Ken, I noticed you added hard surfacing to the drum.
How well does it hold a layer of soil on the drum?
Did you pick up any vibrations from the drum being out of balance?
I've got a Bobcat Soil Conditioner. It works well in the Clay/Silt mix we have here, but the soil has to be almost dry. If the moisture level gets too high, the clay sticks to the drum and the drum wants to stall.
In certain moisture conditions the soil sticks to the drum, tires and the loader tracks and everywhere. I find if the clay is sticking to the drum, it is sticking everywhere and its time to go home.
Nothing else breaks those hard clay clumps up like a these attachments, but it has to be on the dry side. I also have a Bobcat land plane but it don't see much use.
When the rake was new, the paint wore of the drum in those area between the teeth, so I decided that would be a higher wear area on the drum and hard surfaced the drum to protect it. It likely reduce the effective cut of the tooth and added a little friction to the drum, but I use it to grade driveways too and was concered about wearing the drum thin and cracking it.
When if find the drum stalling it is getting into to tough (virgin clay, etc) and it is time to get out the tiller, or rake the ground with a tooth bucket to loosen it up. I almost always till here first betwen the clays, rock and God knows what else that buried, I rather find it with the tiller.

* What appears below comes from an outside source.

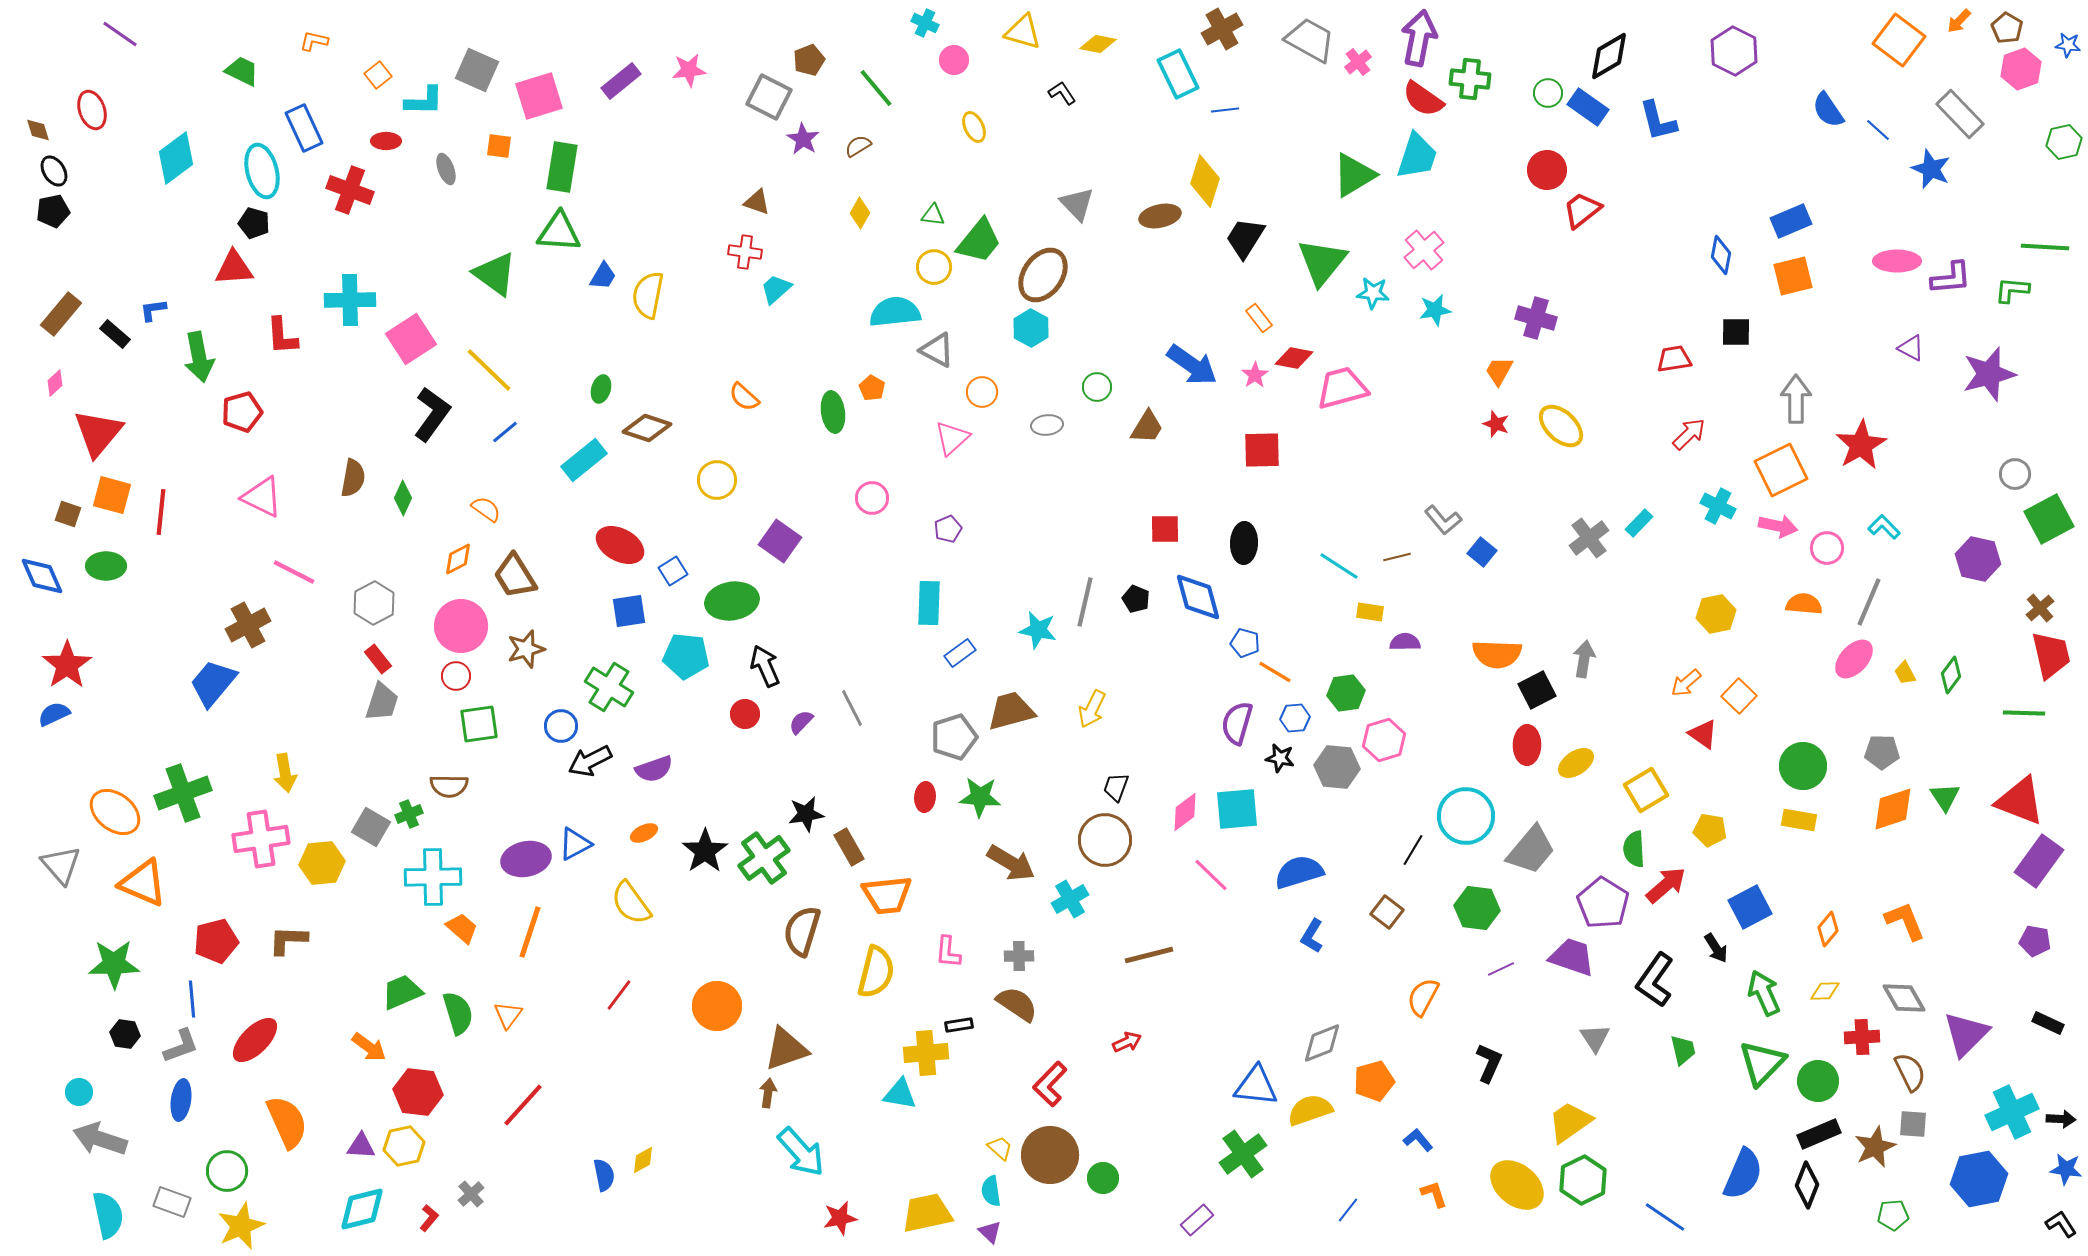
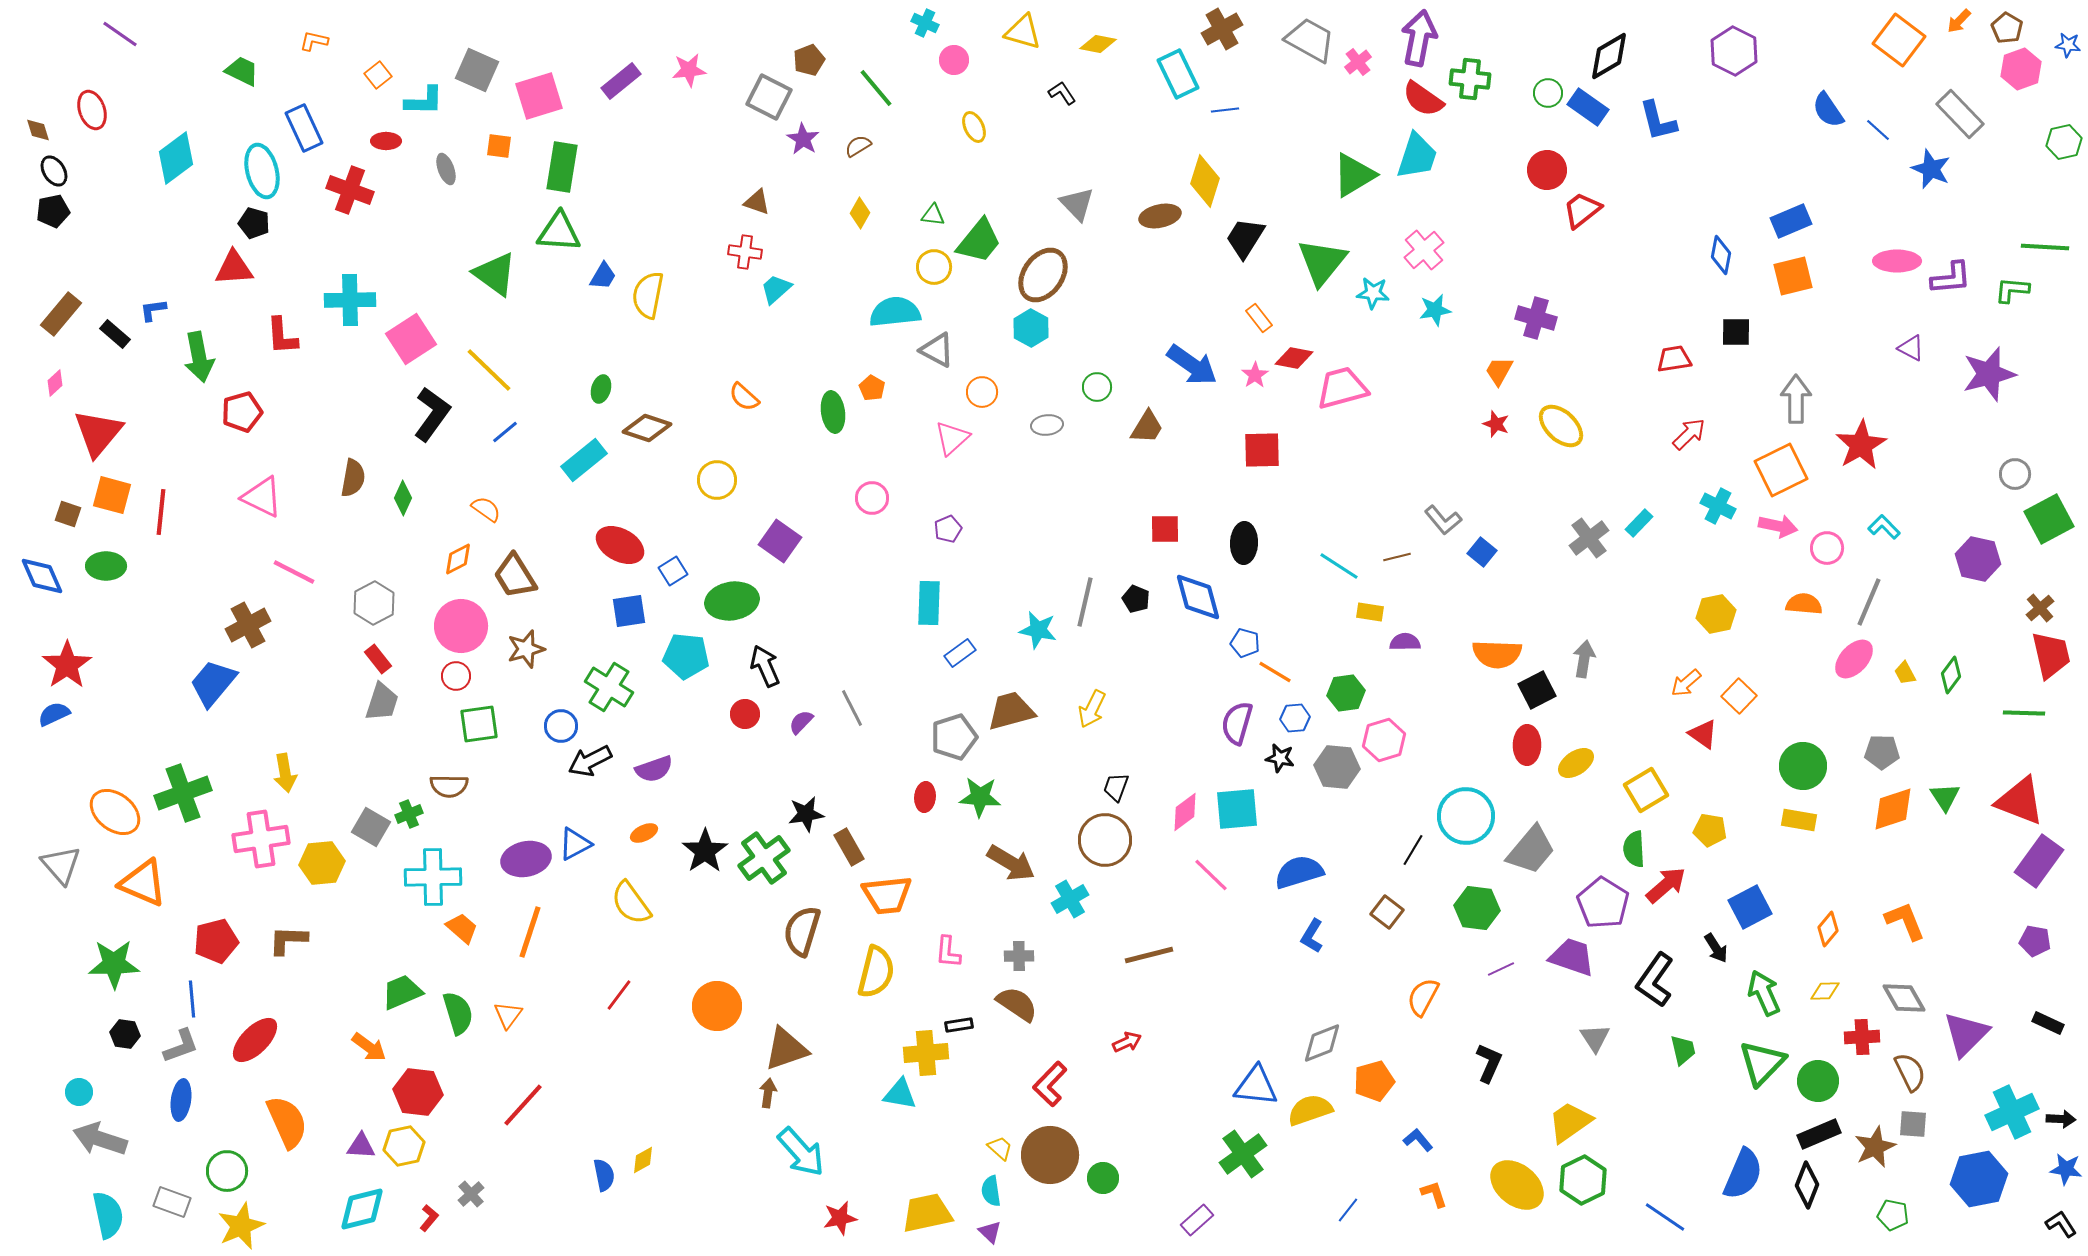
green pentagon at (1893, 1215): rotated 16 degrees clockwise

If I'm just touching up a small rough area, not removing all the sod and reworking the whole lawn, I'll just use the rake to grind off the high spots, but for a complete job I start with the tiller, the ground is just too tough and you have to go so slow with the rake.
It did not change the balance noticably, the rpm is too low imo
Does your Harley rake have the teeth welded in a straight line down the length of the drum?
Eskine spirals theirs so not all the teeth are in the dirt at the same time and as one row is coming out the other is just getting started. I wonder how much smoother this makes the drum run.
Also Harley uses a chain reduction drive where Erskine is direct.
Harley has a smaller drum diameter too.
Finally Erskine uses a 4 link between the rake and the QA plate, which lets the loader bounce up a down between the bumps but seems to keep the drum height fairly consistant, its amazing how well it flattens thing out.
Would be nice to run them side by side to see if there is any difference in performance.